21 juil 2025

Pourquoi il faut voir Sorry, Baby, le film A24 sur le pouvoir de l’amitié face aux traumas

Avec Sorry, Baby, Eva Victor défend un excellent premier film. À la fois réalisateur·e, scénariste et rôle principal du projet, iel défend une épopée douce-amère sur la guérison et l’amitié. Porté par Naomi Ackie (Blink TwiceMickey 17) et Lucas Hedges, le drame a conquis les cœurs du Festival de Cannes – et le nôtre. Chronique.

  • par Jordan Bako.

  • La bande-annonce du film Sorry, Baby (2025).

    Issa Rae de la série Insecure, Quinta Brunson de la sitcom Abbott Elementary ou plus récemment Benito Skinner du dernier bijou Prime Video Surcompensation… Ces dernières années, on ne compte plus de nombre de vidéastes humoristiques plébiscités par la toile qui ont créé des séries inspirées par leurs sketchs. Une nouvelle garde de la scénarisation sérielle qui a décidé de passer des petits écrans des smartphones au petit écran de la télévision. Mais ce n’est pas la trajectoire qu’a choisie de prendre Eva Victor

    Eva Victor, un.e cinéaste adoubé.e par Barry Jenkins

    Né·e à Paris quelques années avant de prendre le large pour le soleil de Los Angeles, Eva Victor se fait d’abord connaître pour sa prose. En effet, iel rédige d’abord des articles sur le site d’information féministe Reductress ainsi que pour le média The New Yorker. Iel parvient ensuite à la renommée sur la toile par les saynètes imprégnées d’ironie publiées sur Twitter pendant le confinement en 2020.

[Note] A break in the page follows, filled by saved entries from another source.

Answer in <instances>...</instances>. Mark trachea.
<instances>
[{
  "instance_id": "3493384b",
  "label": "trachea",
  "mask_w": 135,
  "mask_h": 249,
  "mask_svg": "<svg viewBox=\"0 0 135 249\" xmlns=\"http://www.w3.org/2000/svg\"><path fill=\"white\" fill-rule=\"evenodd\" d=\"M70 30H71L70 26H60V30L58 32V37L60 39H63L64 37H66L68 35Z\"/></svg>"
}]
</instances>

    Pas encore cinéaste, l’écrivain·e joue dans des séries (Billions, Super Pumped) et attire l’attention de la réalisatrice Jane Schoenbrun. Cette dernière l’invite notamment à découvrir le tournage de son long-métrage d’horreur, I Saw the TV Glow.

    Mais le regard d’Eva Victor tape également dans l’œil d’un certain Barry Jenkins, réalisateur du sublime Moonlight (2017). Plutôt que de l’exhorter à passer par la série ou par le court métrage, le cinéaste encourage Eva Victor à directement coucher ses idées pour un scénario de long-métrage. Il ira même jusque se porter garant du résultat final, en étant co-producteur du film à travers sa société Pastel (avec A24).

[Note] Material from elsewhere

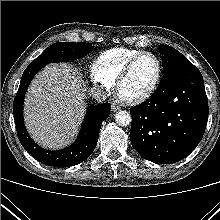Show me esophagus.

    Quelques années auparavant, c’était le bouleversant Aftersun (2022) de Charlotte Wells qui avait le droit à un pareil honneur. Et tout comme la réalisatrice écossaise, Eva Victor a reçu les lauriers du Festival de Cannes pour son premier long-métrage Sorry, Baby en 2025. Le film avait eu le droit à un accueil tout aussi chaleureux lors de sa première en janvier, au prestigieux festival de cinéma indépendant Sundance.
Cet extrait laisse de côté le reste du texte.